Virtana announced the grant of U.S. Patent No. 12,340,249 B2, titled "Methods and System for Throttling Analytics Processing." 

The patented design introduces a priority-aware scheduling and backpressure mechanism that dynamically reorders and resubmits analytic tasks based on real-time resource availability, preventing overload, reducing long-tail latencies, and maintaining service levels under heavy demand.

Virtana secures U.S. patent for AI analytics orchestration, ensuring predictable performance and higher throughput.

The patented orchestration system applies the same priority-aware throttling and queue management to these AI analytics streams, so teams can:

  • Protect critical model-health signals (e.g., drift, data quality, p95/p99 latency) during traffic spikes
  • Avoid GPU memory pressure cascades by pacing downstream analysis and enrichment
  • Keep LLM inference and retrieval pipelines observable without starving non-AI analytics.

Why it matters for customers

  • Predictable performance underload: Cuts variance and long-tail latency for critical analytics, including AI model-health signals, making SLOs easier to meet.
  • Higher effective throughput: Keeps pipelines moving by matching work to available capacity instead of stalling or crashing.
  • Operational resilience: Applies controlled backpressure and intelligent retries that stabilize noisy, bursty workloads across AI and non-AI domains.
  • Cost control without overprovisioning: Maintains performance headroom through smarter scheduling rather than permanent capacity increases on CPU/GPU resources.

"Enterprises run analytics at massive scale, and AI workloads are only exacerbating already beleaguered infrastructure and the teams that manage them.
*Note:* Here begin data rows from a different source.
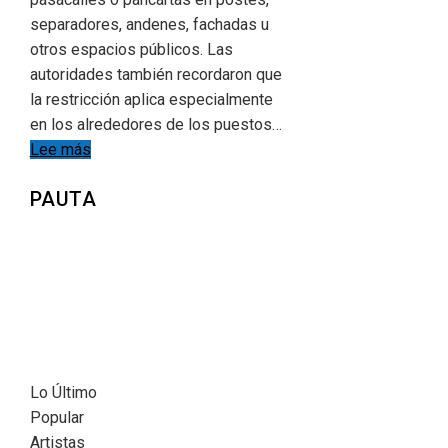
separadores, andenes, fachadas u
otros espacios públicos. Las
autoridades también recordaron que
la restricción aplica especialmente
en los alrededores de los puestos…
Lee más
PAUTA
Lo Último
Popular
Artistas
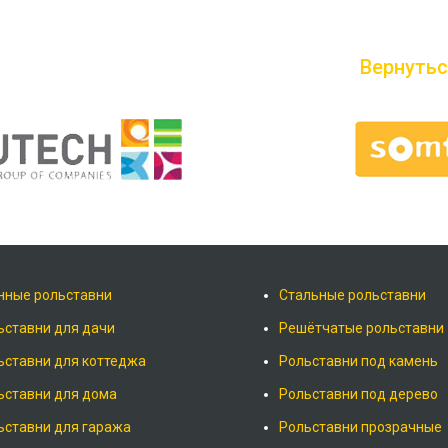
Вернутьс
нные рольставни
Стальные рольставни
ьставни для дачи
Решётчатые рольставни
ьставни для коттеджа
Рольставни под камень
ьставни для дома
Рольставни под дерево
ьставни для гаража
Рольставни прозрачные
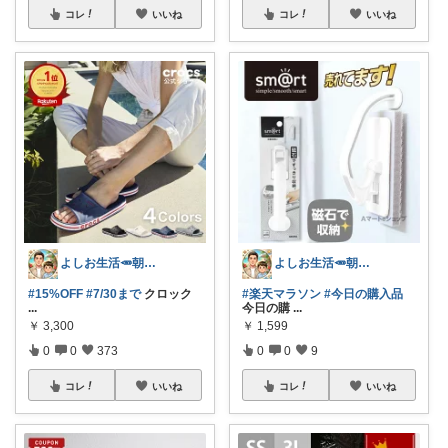
コレ
いいね
コレ
いいね
よしお生活🥕朝6時頃コレ👟
よしお生活🥕朝6時頃コレ👟
#15%OFF
#7/30まで
クロック
#楽天マラソン
#今日の購入品
...
今日の購
...
￥
3,300
￥
1,599
0
0
373
0
0
9
コレ
いいね
コレ
いいね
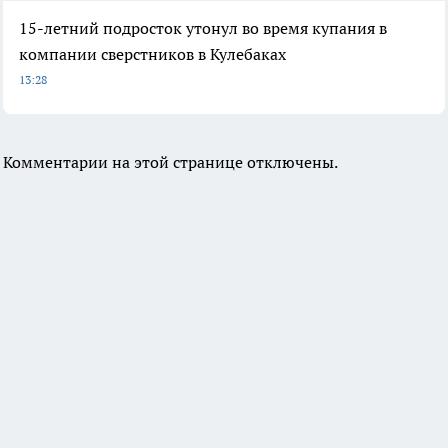
15-летний подросток утонул во время купания в
компании сверстников в Кулебаках
13:28
Комментарии на этой странице отключены.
This patent formalizes a practical way to keep those pipelines stable and performant, especially when demand spikes," said Paul Appleby, CEO and President of Virtana. "The result is more predictable operations, fewer incidents, and better cost discipline across hybrid and AI environments."
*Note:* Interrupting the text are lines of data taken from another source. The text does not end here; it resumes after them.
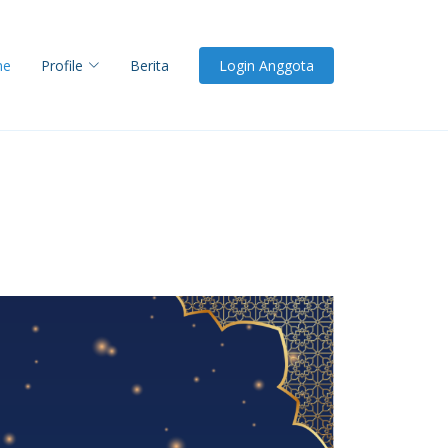
me
Profile
Berita
Login Anggota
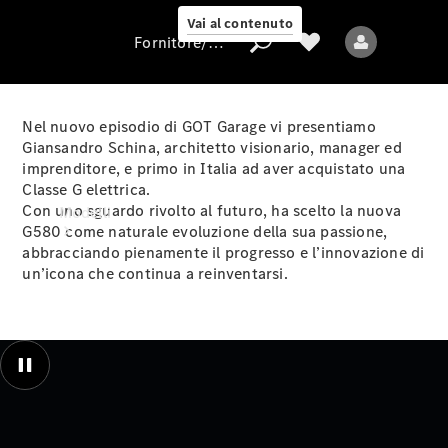
Vai al contenuto
Fornitore/protezione dati
Nel nuovo episodio di GOT Garage vi presentiamo
Giansandro Schina, architetto visionario, manager ed
imprenditore, e primo in Italia ad aver acquistato una
Fornitore/protezione
Classe G elettrica.
dati
Con uno sguardo rivolto al futuro, ha scelto la nuova
Modelli
G580 come naturale evoluzione della sua passione,
abbracciando pienamente il progresso e l’innovazione di
un’icona che continua a reinventarsi.
Tutti i modelli
Nuovi modelli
The invention applies to high-volume analytics pipelines (e.g., metrics, logs, traces, events, and topology processing) and AI /ML telemetry. Tasks are queued with explicit priority indicators. When capacity is constrained, the system:

  • Evaluates task priority and current queue position
  • Defers or repositions lower-priority work instead of dropping it
  • Resubmits tasks when resources are available
  • Sustains flow by continuously selecting the next best task for current conditions.
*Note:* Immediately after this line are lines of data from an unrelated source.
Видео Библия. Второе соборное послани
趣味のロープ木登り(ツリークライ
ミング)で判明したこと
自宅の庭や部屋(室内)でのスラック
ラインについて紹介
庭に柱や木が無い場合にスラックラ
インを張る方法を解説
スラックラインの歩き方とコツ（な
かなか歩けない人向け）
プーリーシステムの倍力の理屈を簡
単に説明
"This patent gives our platform real-time control over analytics pipelines—so critical signals for AI systems like LLM inference, RAG, vector search, and GPU metrics stay prioritized under load," said Amitkumar Rathi, SVP of Product and Engineering at Virtana. "Customers get steadier SLOs, faster incident triage, and cleaner cost profiles without overprovisioning."

The patented capability underpins Virtana's analytics services across its observability platform and is available today as part of standard product updates.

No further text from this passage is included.